Copy each line of the listing below exactly and drop the images.

> **RECORDS SUPPLIED**
+===+

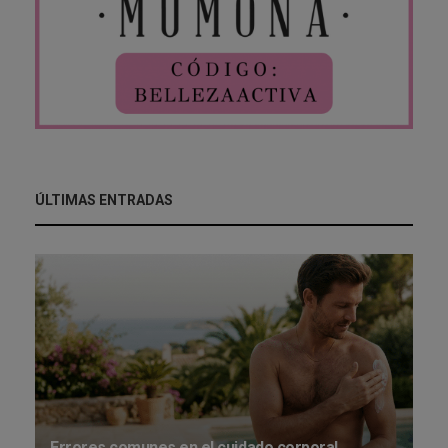
ÚLTIMAS ENTRADAS
Errores comunes en el cuidado corporal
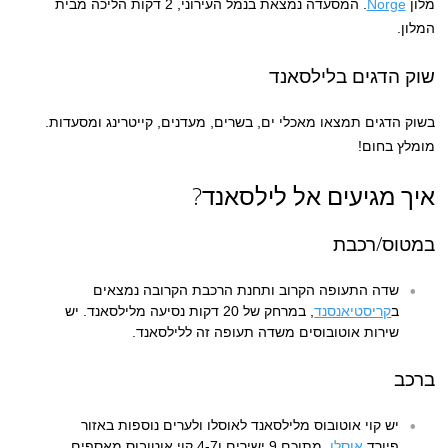
מלון
Norge
. המסעדה נמצאת בנמל העירוני, 2 דקות הליכה מבית
המלון.
שוק הדגים בלילסאנד
בשוק הדגים תמצאו מאכלי ים, בשרים, מעדנים, קייטרינג ומסעדות.
מומלץ בחום!
איך מגיעים אל לילסאנד?
במטוס/רכבת
שדה התעופה הקרוב ותחנת הרכבת הקרובה נמצאים
ב
קריסטיאנסנד
, במרחק של 20 דקות נסיעה מלילסאנד. יש
שירות אוטובוסים משדה תעופה זה ללילסאנד.
ברכב
יש קוי אוטובוס מלילסאנד לאוסלו ולערים נוספות באזור
פיורד
אוסלו
, מתוכם 9 ישירים ו4-7 קוי אוטובוס מאספים.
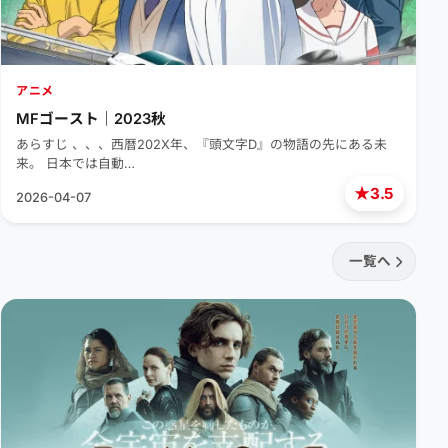
アニメ
MFゴースト｜2023秋
あらすじ 、、、西暦202X年、『頭文字D』の物語の先にある未
来。 日本では自動…
★
3.5
2026-04-07
一覧へ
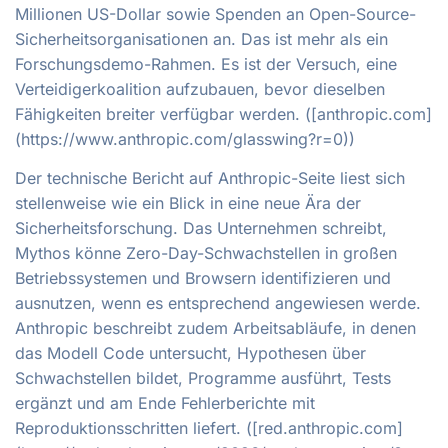
Millionen US-Dollar sowie Spenden an Open-Source-
Sicherheitsorganisationen an. Das ist mehr als ein
Forschungsdemo-Rahmen. Es ist der Versuch, eine
Verteidigerkoalition aufzubauen, bevor dieselben
Fähigkeiten breiter verfügbar werden. ([anthropic.com]
(https://www.anthropic.com/glasswing?r=0))
Der technische Bericht auf Anthropic-Seite liest sich
stellenweise wie ein Blick in eine neue Ära der
Sicherheitsforschung. Das Unternehmen schreibt,
Mythos könne Zero-Day-Schwachstellen in großen
Betriebssystemen und Browsern identifizieren und
ausnutzen, wenn es entsprechend angewiesen werde.
Anthropic beschreibt zudem Arbeitsabläufe, in denen
das Modell Code untersucht, Hypothesen über
Schwachstellen bildet, Programme ausführt, Tests
ergänzt und am Ende Fehlerberichte mit
Reproduktionsschritten liefert. ([red.anthropic.com]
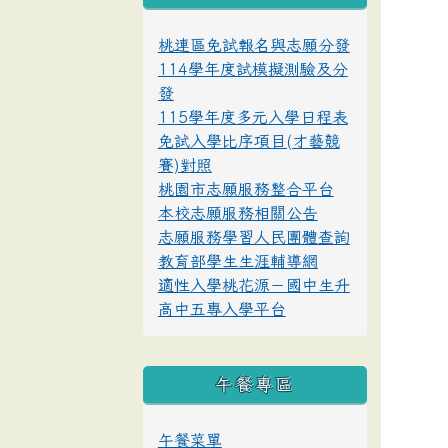
桃連區免試報名與志願分發
114學年度試模擬測驗及分
發
115學年度多元入學日程表
免試入學比序項目(才藝競
賽)對照
桃園市志願服務整合平台
本校志願服務相關公告
志願服務學習人民團體查詢
教育部學生生涯輔導網
適性入學桃花源－國中生升
高中五專入學平台
午餐專區
午餐菜單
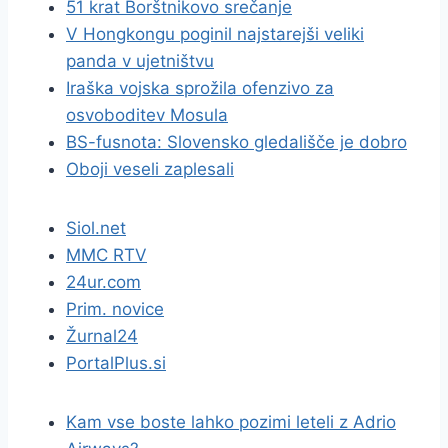
51 krat Borštnikovo srečanje
V Hongkongu poginil najstarejši veliki
panda v ujetništvu
Iraška vojska sprožila ofenzivo za
osvoboditev Mosula
BS-fusnota: Slovensko gledališče je dobro
Oboji veseli zaplesali
Siol.net
MMC RTV
24ur.com
Prim. novice
Žurnal24
PortalPlus.si
Kam vse boste lahko pozimi leteli z Adrio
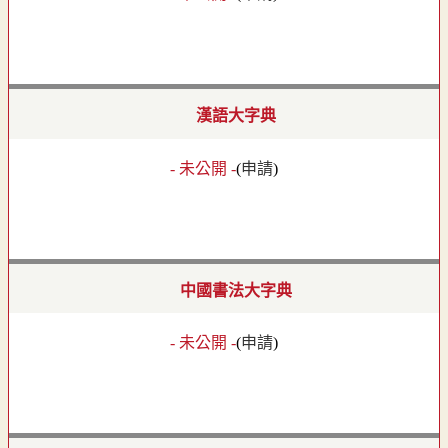
漢語大字典
- 未公開 -
(
申請
)
中國書法大字典
- 未公開 -
(
申請
)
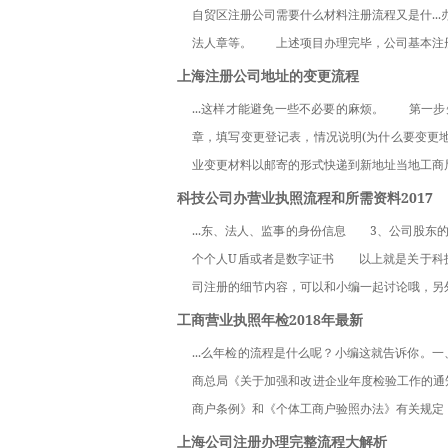
自贸区注册公司需要什么材料注册流程又是什..
法人章等。　　上述项目办理完毕，公司基本注册
上海注册公司地址的变更流程
...这样才能避免一些不必要的麻烦。　　第
章，填写变更登记表，情况说明(为什么要变更
业变更材料以邮寄的形式快递到新地址当地工商局(
科技公司办营业执照流程和所需资料2017
...东、法人、监事的身份信息　　3、公司股
个个人U盾或者是数字证书　　以上就是关于科
司注册的细节内容，可以和小编一起讨论哦，另外
工商营业执照年检2018年最新
...么年检的流程是什么呢？小编这就告诉你
商总局《关于加强和改进企业年度检验工作的通知
商户条例》和《个体工商户验照办法》有关规定，
上海公司注册办理完整流程大解析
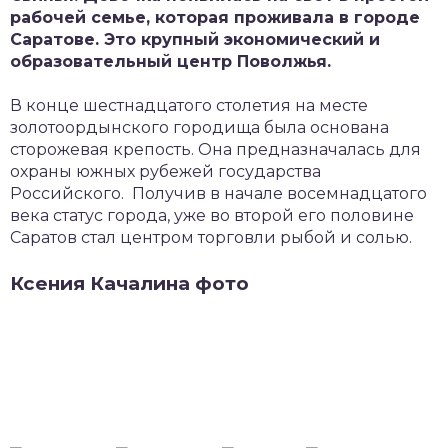
рабочей семье, которая проживала в городе
Саратове. Это крупный экономический и
образовательный центр Поволжья.
В конце шестнадцатого столетия на месте
золотоордынского городища была основана
сторожевая крепость. Она предназначалась для
охраны южных рубежей государства
Российского. Получив в начале восемнадцатого
века статус города, уже во второй его половине
Саратов стал центром торговли рыбой и солью.
Ксения Качалина фото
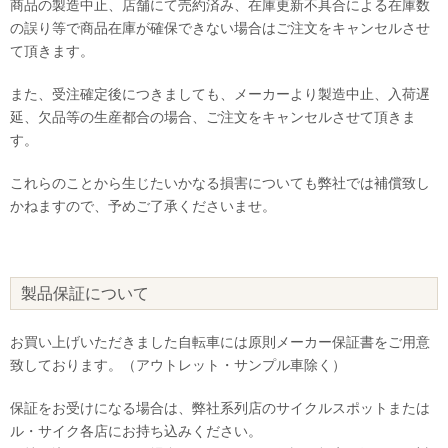
商品の製造中止、店舗にて売約済み、在庫更新不具合による在庫数
の誤り等で商品在庫が確保できない場合はご注文をキャンセルさせ
て頂きます。
また、受注確定後につきましても、メーカーより製造中止、入荷遅
延、欠品等の生産都合の場合、ご注文をキャンセルさせて頂きま
す。
これらのことから生じたいかなる損害についても弊社では補償致し
かねますので、予めご了承くださいませ。
製品保証について
お買い上げいただきました自転車には原則メーカー保証書をご用意
致しております。（アウトレット・サンプル車除く）
保証をお受けになる場合は、弊社系列店のサイクルスポットまたは
ル・サイク各店にお持ち込みください。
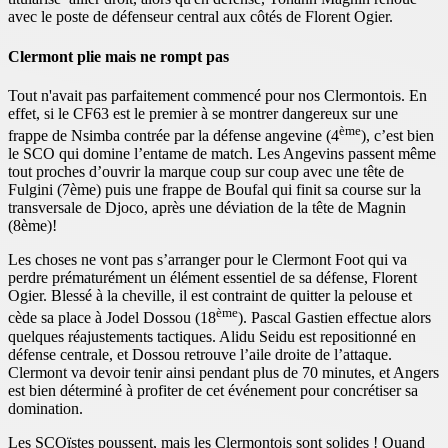
avec le poste de défenseur central aux côtés de Florent Ogier.
Clermont plie mais ne rompt pas
Tout n'avait pas parfaitement commencé pour nos Clermontois. En
effet, si le CF63 est le premier à se montrer dangereux sur une
ème
frappe de Nsimba contrée par la défense angevine (4
), c’est bien
le SCO qui domine l’entame de match. Les Angevins passent même
tout proches d’ouvrir la marque coup sur coup avec une tête de
Fulgini (7ème) puis une frappe de Boufal qui finit sa course sur la
transversale de Djoco, après une déviation de la tête de Magnin
(8ème)!
Les choses ne vont pas s’arranger pour le Clermont Foot qui va
perdre prématurément un élément essentiel de sa défense, Florent
Ogier. Blessé à la cheville, il est contraint de quitter la pelouse et
ème
cède sa place à Jodel Dossou (18
). Pascal Gastien effectue alors
quelques réajustements tactiques. Alidu Seidu est repositionné en
défense centrale, et Dossou retrouve l’aile droite de l’attaque.
Clermont va devoir tenir ainsi pendant plus de 70 minutes, et Angers
est bien déterminé à profiter de cet événement pour concrétiser sa
domination.
Les SCOïstes poussent, mais les Clermontois sont solides ! Quand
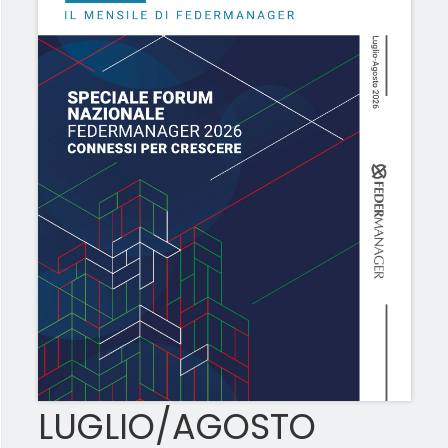
LUGLIO/AGOSTO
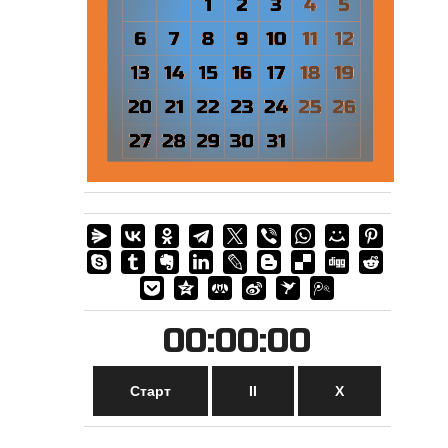
00:00:00
Старт
II
Х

+===+

> **RESULT FOR THIS TASK**
ÚLTIMAS ENTRADAS
Errores comunes en el cuidado corporal
מלון
Norge
. המסעדה נמצאת בנמל העירוני, 2 דקות הליכה מבית
המלון.
שוק הדגים בלילסאנד
בשוק הדגים תמצאו מאכלי ים, בשרים, מעדנים, קייטרינג ומסעדות.
מומלץ בחום!
איך מגיעים אל לילסאנד?
במטוס/רכבת
שדה התעופה הקרוב ותחנת הרכבת הקרובה נמצאים
ב
קריסטיאנסנד
, במרחק של 20 דקות נסיעה מלילסאנד. יש
שירות אוטובוסים משדה תעופה זה ללילסאנד.
ברכב
יש קוי אוטובוס מלילסאנד לאוסלו ולערים נוספות באזור
פיורד
אוסלו
, מתוכם 9 ישירים ו4-7 קוי אוטובוס מאספים.
アニメ
MFゴースト｜2023秋
あらすじ 、、、西暦202X年、『頭文字D』の物語の先にある未
来。 日本では自動…
★
3.5
2026-04-07
一覧へ
Millionen US-Dollar sowie Spenden an Open-Source-
Sicherheitsorganisationen an. Das ist mehr als ein
Forschungsdemo-Rahmen. Es ist der Versuch, eine
Verteidigerkoalition aufzubauen, bevor dieselben
Fähigkeiten breiter verfügbar werden. ([anthropic.com]
(https://www.anthropic.com/glasswing?r=0))
Der technische Bericht auf Anthropic-Seite liest sich
stellenweise wie ein Blick in eine neue Ära der
Sicherheitsforschung. Das Unternehmen schreibt,
Mythos könne Zero-Day-Schwachstellen in großen
Betriebssystemen und Browsern identifizieren und
ausnutzen, wenn es entsprechend angewiesen werde.
Anthropic beschreibt zudem Arbeitsabläufe, in denen
das Modell Code untersucht, Hypothesen über
Schwachstellen bildet, Programme ausführt, Tests
ergänzt und am Ende Fehlerberichte mit
Reproduktionsschritten liefert. ([red.anthropic.com]
桃連區免試報名與志願分發
114學年度試模擬測驗及分
發
115學年度多元入學日程表
免試入學比序項目(才藝競
賽)對照
桃園市志願服務整合平台
本校志願服務相關公告
志願服務學習人民團體查詢
教育部學生生涯輔導網
適性入學桃花源－國中生升
高中五專入學平台
午餐專區
午餐菜單
51 krat Borštnikovo srečanje
V Hongkongu poginil najstarejši veliki
panda v ujetništvu
Iraška vojska sprožila ofenzivo za
osvoboditev Mosula
BS-fusnota: Slovensko gledališče je dobro
Oboji veseli zaplesali
Siol.net
MMC RTV
24ur.com
Prim. novice
Žurnal24
PortalPlus.si
Kam vse boste lahko pozimi leteli z Adrio
漢語大字典
- 未公開 -
(
申請
)
中國書法大字典
- 未公開 -
(
申請
)
自贸区注册公司需要什么材料注册流程又是什..
法人章等。　　上述项目办理完毕，公司基本注册
上海注册公司地址的变更流程
...这样才能避免一些不必要的麻烦。　　第
章，填写变更登记表，情况说明(为什么要变更
业变更材料以邮寄的形式快递到新地址当地工商局(
科技公司办营业执照流程和所需资料2017
...东、法人、监事的身份信息　　3、公司股
个个人U盾或者是数字证书　　以上就是关于科
司注册的细节内容，可以和小编一起讨论哦，另外
工商营业执照年检2018年最新
...么年检的流程是什么呢？小编这就告诉你
商总局《关于加强和改进企业年度检验工作的通知
商户条例》和《个体工商户验照办法》有关规定，
上海公司注册办理完整流程大解析
рабочей семье, которая проживала в городе
Саратове. Это крупный экономический и
образовательный центр Поволжья.
В конце шестнадцатого столетия на месте
золотоордынского городища была основана
сторожевая крепость. Она предназначалась для
охраны южных рубежей государства
Российского. Получив в начале восемнадцатого
века статус города, уже во второй его половине
Саратов стал центром торговли рыбой и солью.
Ксения Качалина фото
商品の製造中止、店舗にて売約済み、在庫更新不具合による在庫数
の誤り等で商品在庫が確保できない場合はご注文をキャンセルさせ
て頂きます。
また、受注確定後につきましても、メーカーより製造中止、入荷遅
延、欠品等の生産都合の場合、ご注文をキャンセルさせて頂きま
す。
これらのことから生じたいかなる損害についても弊社では補償致し
かねますので、予めご了承くださいませ。
製品保証について
お買い上げいただきました自転車には原則メーカー保証書をご用意
致しております。（アウトレット・サンプル車除く）
保証をお受けになる場合は、弊社系列店のサイクルスポットまたは
ル・サイク各店にお持ち込みください。
avec le poste de défenseur central aux côtés de Florent Ogier.
Clermont plie mais ne rompt pas
Tout n'avait pas parfaitement commencé pour nos Clermontois. En
effet, si le CF63 est le premier à se montrer dangereux sur une
ème
frappe de Nsimba contrée par la défense angevine (4
), c’est bien
le SCO qui domine l’entame de match. Les Angevins passent même
tout proches d’ouvrir la marque coup sur coup avec une tête de
Fulgini (7ème) puis une frappe de Boufal qui finit sa course sur la
transversale de Djoco, après une déviation de la tête de Magnin
(8ème)!
Les choses ne vont pas s’arranger pour le Clermont Foot qui va
perdre prématurément un élément essentiel de sa défense, Florent
Ogier. Blessé à la cheville, il est contraint de quitter la pelouse et
ème
cède sa place à Jodel Dossou (18
). Pascal Gastien effectue alors
quelques réajustements tactiques. Alidu Seidu est repositionné en
défense centrale, et Dossou retrouve l’aile droite de l’attaque.
Clermont va devoir tenir ainsi pendant plus de 70 minutes, et Angers
est bien déterminé à profiter de cet événement pour concrétiser sa
domination.
Les SCOïstes poussent, mais les Clermontois sont solides ! Quand
LUGLIO/AGOSTO
00:00:00
Старт
II
Х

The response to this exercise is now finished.